TASK TO COMPLETE:
Down to the last line, transcribe the records verbatim and exclude the images.

RECORDS FOR THE TASK:
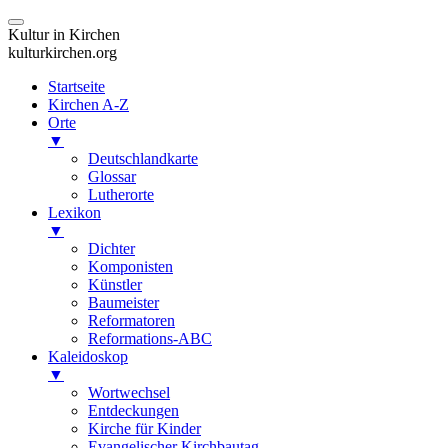
Kultur in Kirchen
kulturkirchen.org
Startseite
Kirchen A-Z
Orte
▼
Deutschlandkarte
Glossar
Lutherorte
Lexikon
▼
Dichter
Komponisten
Künstler
Baumeister
Reformatoren
Reformations-ABC
Kaleidoskop
▼
Wortwechsel
Entdeckungen
Kirche für Kinder
Evangelischer Kirchbautag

REPLY TO THE TASK:
Kultur in Kirchen
kulturkirchen.org
Startseite
Kirchen A-Z
Orte
▼
Deutschlandkarte
Glossar
Lutherorte
Lexikon
▼
Dichter
Komponisten
Künstler
Baumeister
Reformatoren
Reformations-ABC
Kaleidoskop
▼
Wortwechsel
Entdeckungen
Kirche für Kinder
Evangelischer Kirchbautag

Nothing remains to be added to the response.